How do you use the comparison test for #sum (3k^2-3) / ((k^5)+1)# for n=1 to #n=oo#?

1 Answer
Aug 11, 2015

#color(red)(sum_(n=1)^∞ (3k^2-3)/(k^5+1)" is convergent")#.

Explanation:

#sum_(n=1)^∞ (3k^2-3)/(k^5+1)#

The limit comparison test states that if #a_n# and #b_n# are series with positive terms and if #lim_(n→∞) (a_n)/(b_n)# is positive and finite, then either both series converge or both diverge.

Let #a_n = (3k^2-3)/(k^5+1)#

Let's think about the end behaviour of #a_n#.

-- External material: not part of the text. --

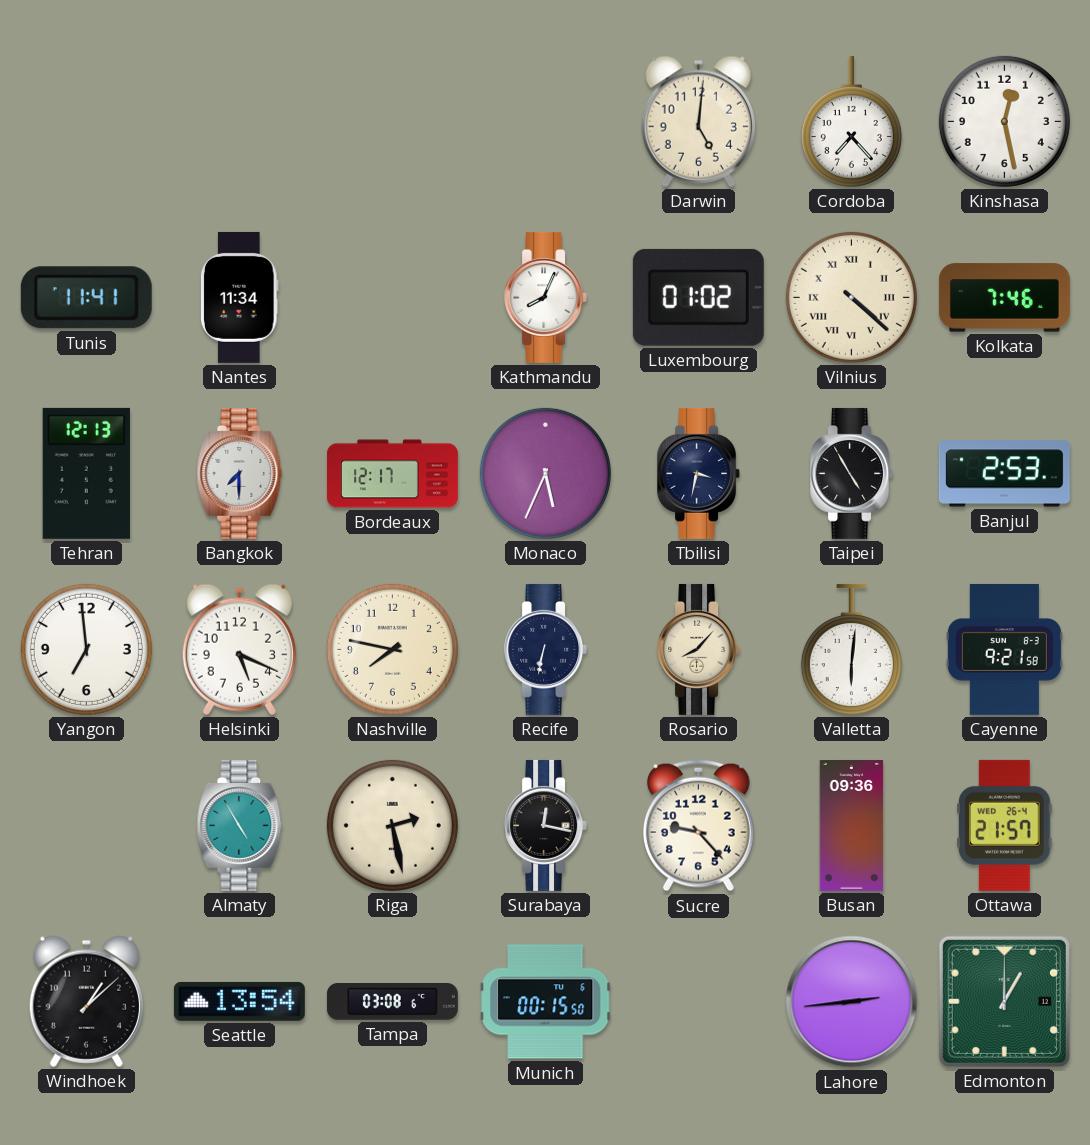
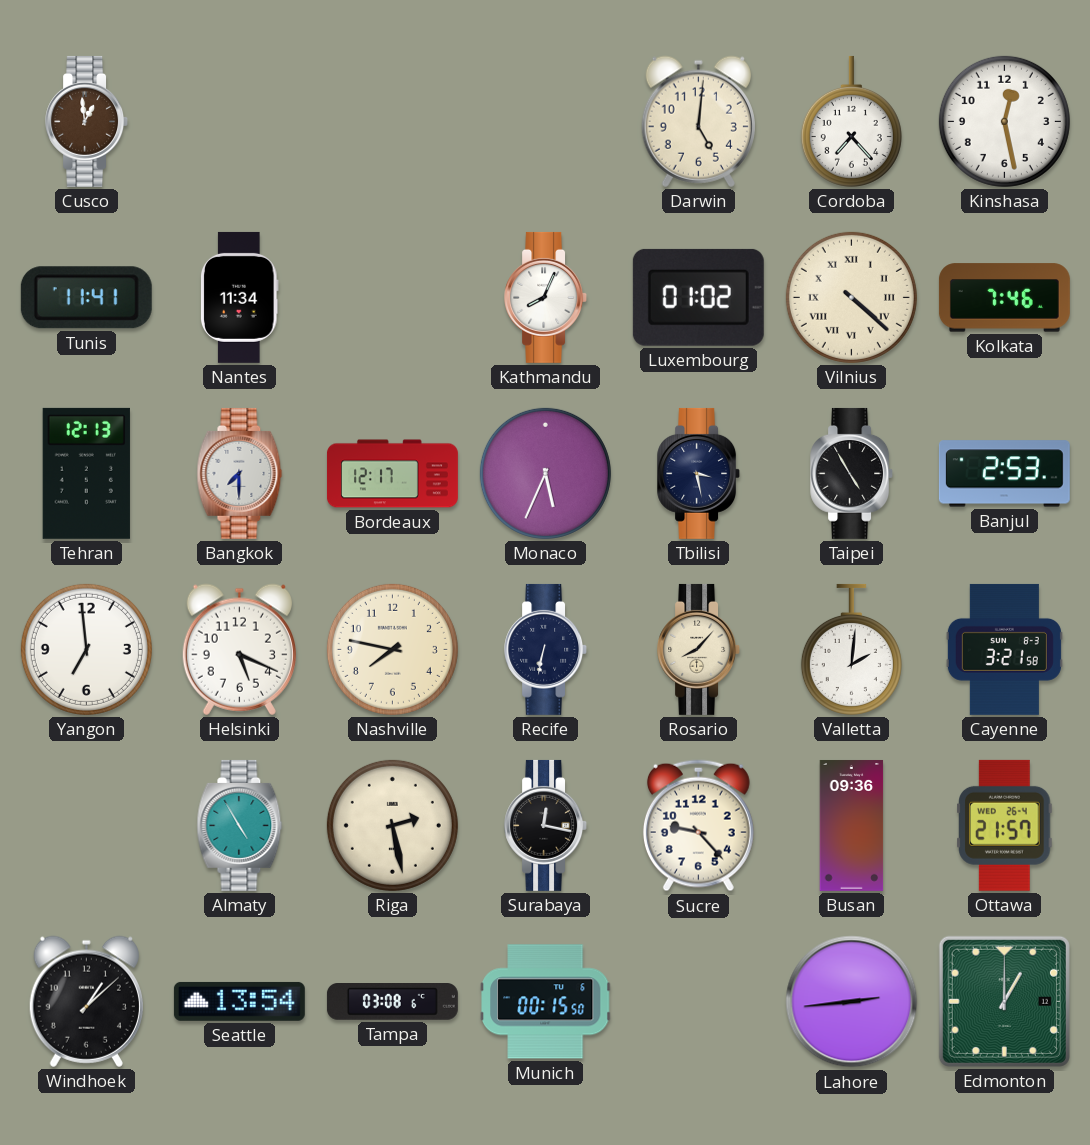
Cusco: none -> 12:59
Tbilisi: 3:32 -> 3:28
Valletta: 6:01 -> 2:01
Cayenne: 9:21 -> 3:21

For large #n#, the numerator #3k^2-3# acts like #3k^2#.

Also, for large #n#, the denominator #k^5+1# acts like #k^5#.

So, for large #n#, #a_n# acts like #(3k^2)/k^5 = 3/k^3#.

Let #b_n= 1/k^3#

Then #lim_(n→∞)(a_n/b_n) = lim_(n→∞)((3k^2-3)/(k^5+1))/(1/k^3)= lim_(n→∞)((3k^2-3)k^3)/(k^5+1) = lim_(n→∞)( (3k^5 +k^3)/(k^5+1)) = lim_(n→∞)( (3+1/k^2)/(1+1/k^5)) =3#

The limit is both positive and finite, so either #a_n# and #b_n# are both divergent or both are convergent.

But #b_n= 1/x^3# is convergent, so

#a_n = (3k^2-3)/(k^5+1)# is also convergent.